### What the exercise asks
Write out the records once more, exactly, and keep any image out.
*** Begin section ***
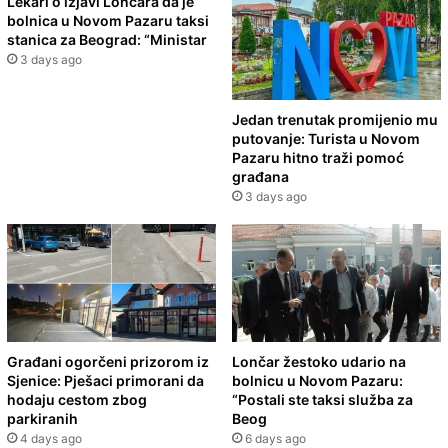
Lekari o izjavi Lončara da je
bolnica u Novom Pazaru taksi
stanica za Beograd: “Ministar
3 days ago
Jedan trenutak promijenio mu
putovanje: Turista u Novom
Pazaru hitno traži pomoć
građana
3 days ago
Građani ogorčeni prizorom iz
Lončar žestoko udario na
Sjenice: Pješaci primorani da
bolnicu u Novom Pazaru:
hodaju cestom zbog
“Postali ste taksi služba za
parkiranih
Beog
4 days ago
6 days ago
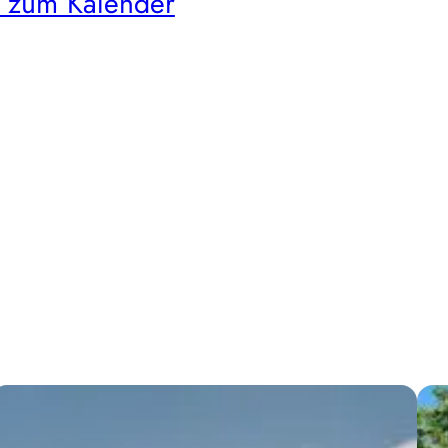
 zum Kalender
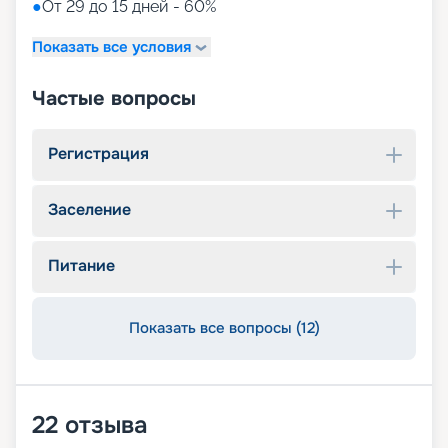
●
От 29 до 15 дней - 60%
Показать все условия
Частые вопросы
Регистрация
Заселение
Питание
Показать все вопросы (12)
22
отзыва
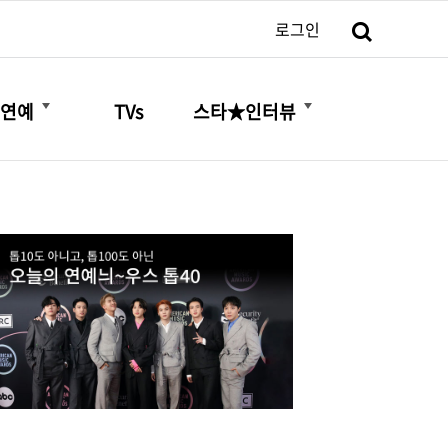
검색
로그인
더보기
더보기
연예
TVs
스타★인터뷰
*** End section ***
### The answer
Lekari o izjavi Lončara da je
bolnica u Novom Pazaru taksi
stanica za Beograd: “Ministar
3 days ago
Jedan trenutak promijenio mu
putovanje: Turista u Novom
Pazaru hitno traži pomoć
građana
3 days ago
Građani ogorčeni prizorom iz
Lončar žestoko udario na
Sjenice: Pješaci primorani da
bolnicu u Novom Pazaru:
hodaju cestom zbog
“Postali ste taksi služba za
parkiranih
Beog
4 days ago
6 days ago
 zum Kalender
●
От 29 до 15 дней - 60%
Показать все условия
Частые вопросы
Регистрация
Заселение
Питание
Показать все вопросы (12)
22
отзыва
검색
로그인
더보기
더보기
연예
TVs
스타★인터뷰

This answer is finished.